Problem to work on
Within these entries, which lines include the string "payment"? Copy each one.

[Structured page parsing data]
· · · ·
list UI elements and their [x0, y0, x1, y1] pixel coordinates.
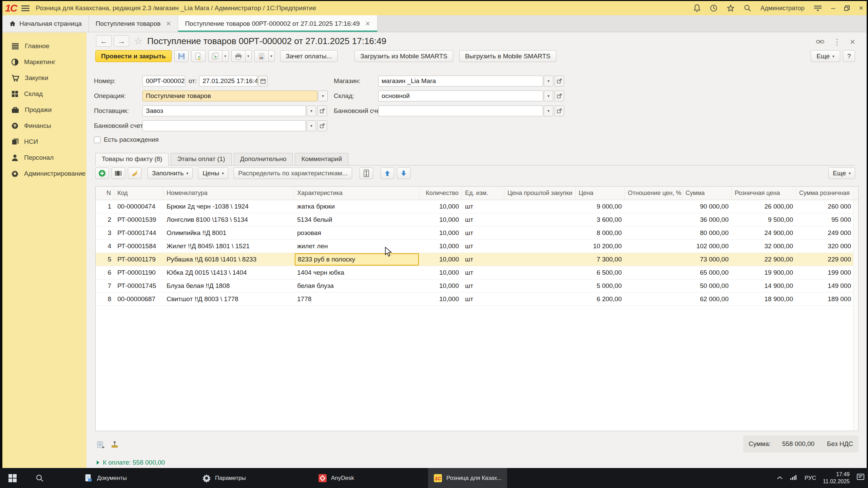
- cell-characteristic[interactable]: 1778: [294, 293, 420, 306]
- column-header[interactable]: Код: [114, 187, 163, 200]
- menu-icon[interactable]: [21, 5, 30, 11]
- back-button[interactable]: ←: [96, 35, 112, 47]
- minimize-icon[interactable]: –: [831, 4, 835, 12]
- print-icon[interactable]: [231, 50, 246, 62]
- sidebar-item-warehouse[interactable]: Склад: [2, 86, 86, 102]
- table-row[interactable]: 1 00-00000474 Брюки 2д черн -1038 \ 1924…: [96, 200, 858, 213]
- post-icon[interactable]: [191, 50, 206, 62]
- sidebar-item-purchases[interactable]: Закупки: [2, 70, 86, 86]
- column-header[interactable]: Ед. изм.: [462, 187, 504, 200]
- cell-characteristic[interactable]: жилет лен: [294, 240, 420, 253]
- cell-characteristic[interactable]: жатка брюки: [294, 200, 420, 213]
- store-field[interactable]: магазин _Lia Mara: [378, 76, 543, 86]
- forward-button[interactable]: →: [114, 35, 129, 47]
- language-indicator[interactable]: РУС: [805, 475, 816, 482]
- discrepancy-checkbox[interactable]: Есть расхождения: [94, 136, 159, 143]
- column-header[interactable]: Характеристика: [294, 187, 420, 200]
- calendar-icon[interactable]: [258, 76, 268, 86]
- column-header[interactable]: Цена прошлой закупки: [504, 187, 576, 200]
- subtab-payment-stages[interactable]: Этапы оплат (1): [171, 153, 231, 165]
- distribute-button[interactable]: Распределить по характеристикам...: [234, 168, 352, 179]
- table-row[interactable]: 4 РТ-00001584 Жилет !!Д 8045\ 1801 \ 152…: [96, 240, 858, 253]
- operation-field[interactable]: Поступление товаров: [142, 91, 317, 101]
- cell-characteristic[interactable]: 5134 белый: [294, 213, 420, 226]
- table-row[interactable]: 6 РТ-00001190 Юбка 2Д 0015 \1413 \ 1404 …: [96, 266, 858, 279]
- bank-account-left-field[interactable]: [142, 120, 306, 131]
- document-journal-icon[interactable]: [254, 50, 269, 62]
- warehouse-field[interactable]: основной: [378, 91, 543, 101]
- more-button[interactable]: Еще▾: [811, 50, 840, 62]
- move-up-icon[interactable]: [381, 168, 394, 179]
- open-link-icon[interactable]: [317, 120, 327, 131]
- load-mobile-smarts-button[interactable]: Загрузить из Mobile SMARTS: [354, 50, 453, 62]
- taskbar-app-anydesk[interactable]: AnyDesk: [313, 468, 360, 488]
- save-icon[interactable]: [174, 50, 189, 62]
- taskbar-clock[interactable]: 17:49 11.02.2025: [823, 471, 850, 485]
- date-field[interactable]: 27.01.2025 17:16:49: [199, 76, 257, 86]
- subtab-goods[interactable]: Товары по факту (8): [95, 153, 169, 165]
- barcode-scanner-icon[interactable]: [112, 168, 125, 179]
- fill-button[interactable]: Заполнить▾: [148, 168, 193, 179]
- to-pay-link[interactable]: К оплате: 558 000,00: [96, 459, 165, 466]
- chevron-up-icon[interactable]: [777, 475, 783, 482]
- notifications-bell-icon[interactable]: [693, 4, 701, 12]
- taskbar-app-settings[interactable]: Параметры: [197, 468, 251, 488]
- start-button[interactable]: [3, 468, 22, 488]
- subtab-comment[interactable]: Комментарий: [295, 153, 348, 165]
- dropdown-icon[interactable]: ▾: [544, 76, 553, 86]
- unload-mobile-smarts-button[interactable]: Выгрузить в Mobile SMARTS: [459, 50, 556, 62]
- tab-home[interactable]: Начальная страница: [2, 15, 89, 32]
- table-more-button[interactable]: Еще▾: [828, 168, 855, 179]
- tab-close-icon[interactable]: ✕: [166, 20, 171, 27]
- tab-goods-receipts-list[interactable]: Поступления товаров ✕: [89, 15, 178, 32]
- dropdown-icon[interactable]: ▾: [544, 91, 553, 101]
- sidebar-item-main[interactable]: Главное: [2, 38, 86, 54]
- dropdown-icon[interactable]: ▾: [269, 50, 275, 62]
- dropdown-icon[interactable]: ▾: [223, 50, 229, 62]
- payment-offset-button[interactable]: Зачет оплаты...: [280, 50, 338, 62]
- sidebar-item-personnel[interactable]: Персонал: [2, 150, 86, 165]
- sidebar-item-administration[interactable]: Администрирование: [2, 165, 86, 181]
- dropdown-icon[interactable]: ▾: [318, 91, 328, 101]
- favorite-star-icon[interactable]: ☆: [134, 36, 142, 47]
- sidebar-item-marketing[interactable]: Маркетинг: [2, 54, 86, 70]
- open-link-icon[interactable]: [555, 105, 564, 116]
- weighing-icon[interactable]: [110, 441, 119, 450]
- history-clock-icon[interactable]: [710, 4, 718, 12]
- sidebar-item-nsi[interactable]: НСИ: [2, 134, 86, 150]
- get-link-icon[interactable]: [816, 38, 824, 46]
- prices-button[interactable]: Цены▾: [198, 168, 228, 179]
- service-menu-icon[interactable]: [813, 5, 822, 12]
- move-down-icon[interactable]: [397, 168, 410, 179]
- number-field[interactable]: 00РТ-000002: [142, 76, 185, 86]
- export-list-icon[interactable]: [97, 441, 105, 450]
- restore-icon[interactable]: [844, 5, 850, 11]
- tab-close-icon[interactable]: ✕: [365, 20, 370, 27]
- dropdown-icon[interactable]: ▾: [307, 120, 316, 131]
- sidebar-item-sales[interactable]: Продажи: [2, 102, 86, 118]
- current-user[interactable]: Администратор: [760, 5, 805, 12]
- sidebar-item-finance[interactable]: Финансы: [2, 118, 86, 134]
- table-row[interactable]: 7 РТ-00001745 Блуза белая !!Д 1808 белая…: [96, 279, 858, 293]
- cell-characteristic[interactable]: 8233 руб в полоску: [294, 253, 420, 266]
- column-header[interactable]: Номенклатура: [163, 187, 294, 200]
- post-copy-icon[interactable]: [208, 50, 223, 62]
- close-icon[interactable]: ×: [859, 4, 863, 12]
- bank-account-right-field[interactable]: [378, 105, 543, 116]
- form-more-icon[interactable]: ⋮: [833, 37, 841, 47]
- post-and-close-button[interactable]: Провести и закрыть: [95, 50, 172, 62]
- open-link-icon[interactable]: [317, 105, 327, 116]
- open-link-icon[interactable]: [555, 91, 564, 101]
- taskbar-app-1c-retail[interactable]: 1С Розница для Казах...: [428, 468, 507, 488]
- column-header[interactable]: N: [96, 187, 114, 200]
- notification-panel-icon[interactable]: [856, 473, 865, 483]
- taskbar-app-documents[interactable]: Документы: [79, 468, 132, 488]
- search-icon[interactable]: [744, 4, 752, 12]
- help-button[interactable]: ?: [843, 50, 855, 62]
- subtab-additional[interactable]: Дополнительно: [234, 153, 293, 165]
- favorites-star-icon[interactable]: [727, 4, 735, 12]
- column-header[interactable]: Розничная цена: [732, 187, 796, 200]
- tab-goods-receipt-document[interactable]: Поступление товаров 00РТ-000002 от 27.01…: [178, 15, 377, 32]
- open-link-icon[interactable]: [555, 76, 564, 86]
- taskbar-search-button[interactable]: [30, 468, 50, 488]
· · · ·
Result of the exercise
- subtab-payment-stages[interactable]: Этапы оплат (1): [171, 153, 231, 165]
- payment-offset-button[interactable]: Зачет оплаты...: [280, 50, 338, 62]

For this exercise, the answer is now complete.